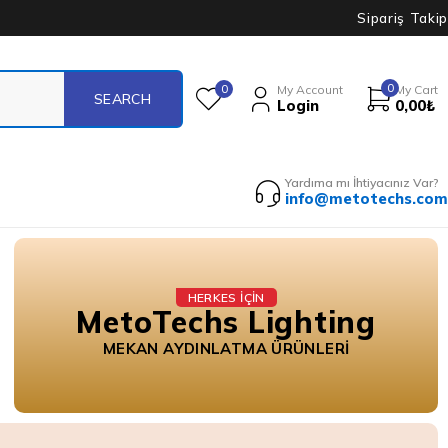
Sipariş Takip
0
0
My Account
My Cart
Login
0,00
₺
Yardıma mı İhtiyacınız Var?
info@metotechs.com
HERKES İÇİN
MetoTechs Lighting
MEKAN AYDINLATMA ÜRÜNLERI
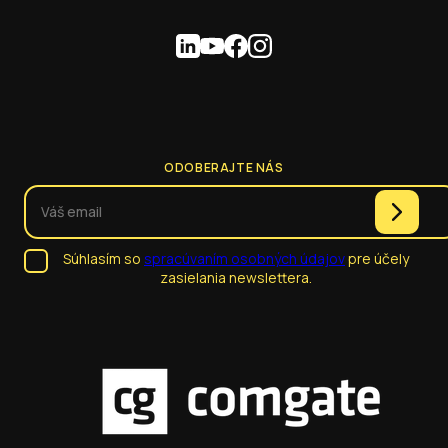
ODOBERAJTE NÁS
Súhlasím so
spracúvaním osobných údajov
pre účely
zasielania newslettera.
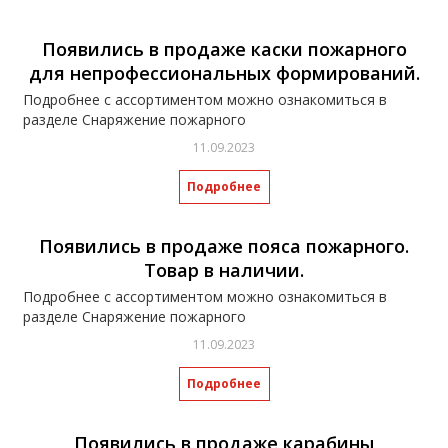
Появились в продаже каски пожарного
для непрофессиональных формирований.
Подробнее с ассортиментом можно ознакомиться в
разделе Снаряжение пожарного
11.09.2023
Подробнее
Появились в продаже пояса пожарного.
Товар в наличии.
Подробнее с ассортиментом можно ознакомиться в
разделе Снаряжение пожарного
11.09.2023
Подробнее
Появились в продаже карабины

•••

Exercise prompt: Please reproduce every record exactly as written, excluding the pictures.

Exercise solution:
Sipariş Takip
0
0
My Account
My Cart
Login
0,00
₺
Yardıma mı İhtiyacınız Var?
info@metotechs.com
HERKES İÇİN
MetoTechs Lighting
MEKAN AYDINLATMA ÜRÜNLERI
ODOBERAJTE NÁS
Súhlasím so
spracúvaním osobných údajov
pre účely
zasielania newslettera.
Появились в продаже каски пожарного
для непрофессиональных формирований.
Подробнее с ассортиментом можно ознакомиться в
разделе Снаряжение пожарного
11.09.2023
Подробнее
Появились в продаже пояса пожарного.
Товар в наличии.
Подробнее с ассортиментом можно ознакомиться в
разделе Снаряжение пожарного
11.09.2023
Подробнее
Появились в продаже карабины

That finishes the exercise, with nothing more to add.